Friends and Helpers eBook

This eBook from the Gutenberg Project consists of approximately 175 pages of information about Friends and Helpers.

Friends and Helpers eBook

This eBook from the Gutenberg Project consists of approximately 175 pages of information about Friends and Helpers.

Then you may see the woodpecker hammering with his chisel-like bill, making a home in some dead tree.  You can hear his strokes a long way through the woods.  The chips fly from beneath his strong blows.

The robin, the phoebe, and the barn and eave swallows are masons.  The robin moulds an inner layer of mud in his round nest and covers it with fine grasses.  The phoebe uses a mixture of mud and moss in plastering his large nest on some beam or rafter.

The barn swallow also uses a beam.  His nest is nearly all mud, but is lined with soft feathers.  The eave swallows are the most expert masons of all.  They build rows of mud tenements beneath the eaves of the barn.  Each little apartment is rounded over and has a round hole for a door.

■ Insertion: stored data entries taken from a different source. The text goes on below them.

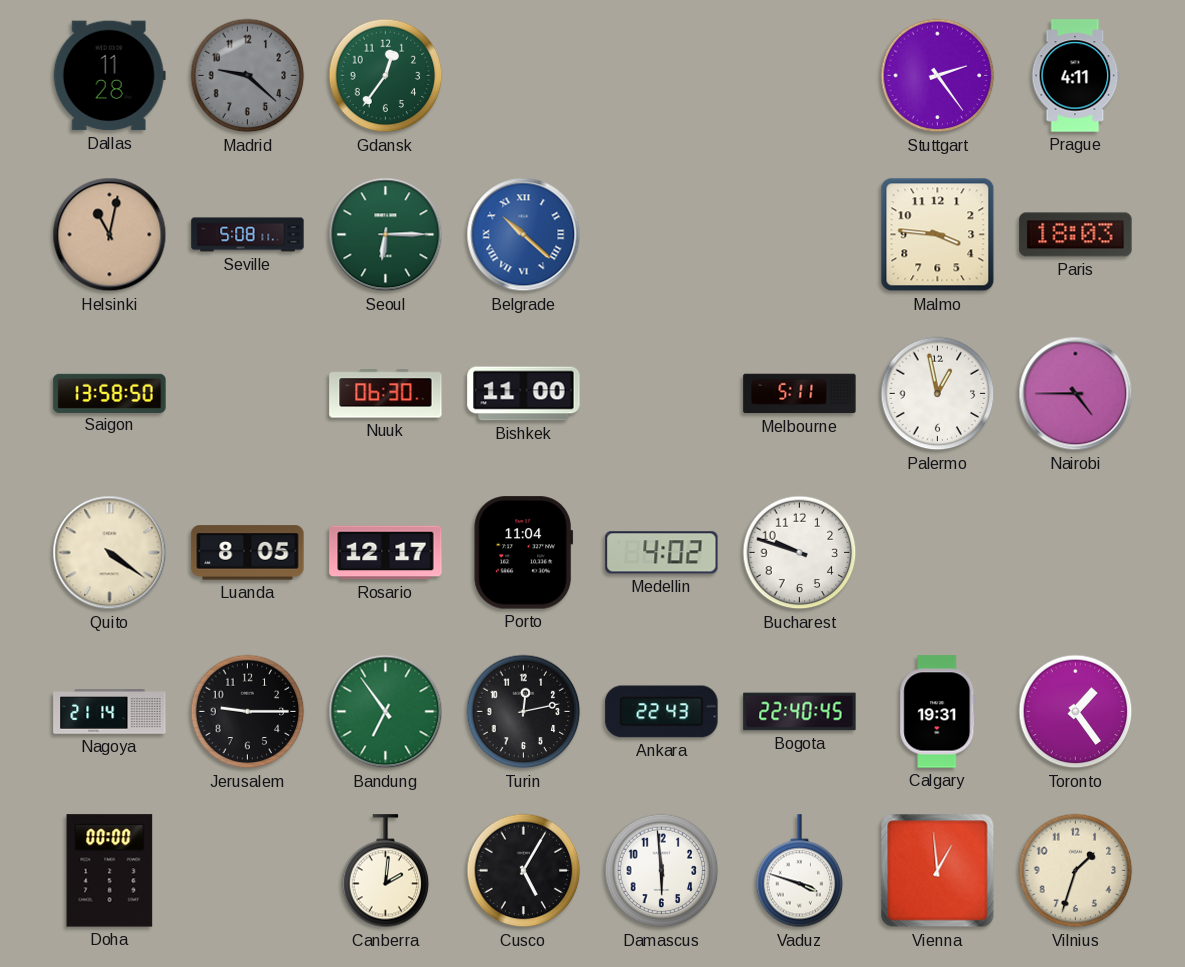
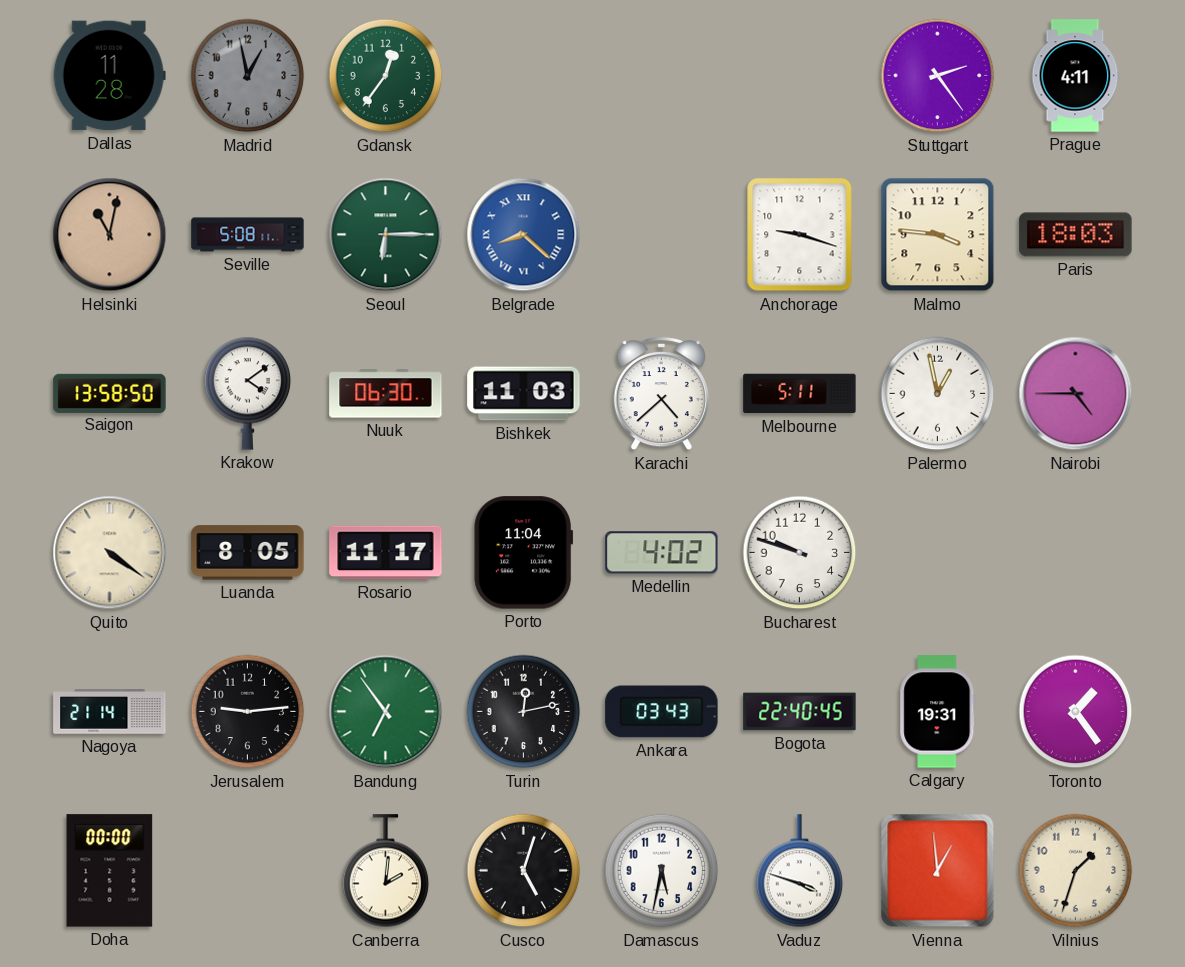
Madrid: 9:22 -> 12:58
Belgrade: 10:22 -> 8:22
Anchorage: none -> 9:18
Krakow: none -> 4:09
Bishkek: 11:00 -> 11:03
Karachi: none -> 4:38
Rosario: 12:17 -> 11:17
Jerusalem: 9:15 -> 9:14
Ankara: 22:43 -> 03:43
Cusco: 5:05 -> 5:03
Damascus: 5:59 -> 5:32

The chimney swift or swallow uses wood and glue in making the pretty little bracket-like basket he fastens to the chimney wall.  His feet are so small that he cannot perch as other birds do, so when he rests he clings to the side of the chimney and leans on his tail.  Each tail feather is tipped with a stiff, sharp point that keeps it from slipping.

How then do you suppose he gathers the twigs for his nest?  Watch him some day when he is flying rapidly about.  You may see that he goes by a dead tree, and as he passes he hovers for a second near the end of a limb.  Then it is that he snaps off with his bill a small, dry twig for his home.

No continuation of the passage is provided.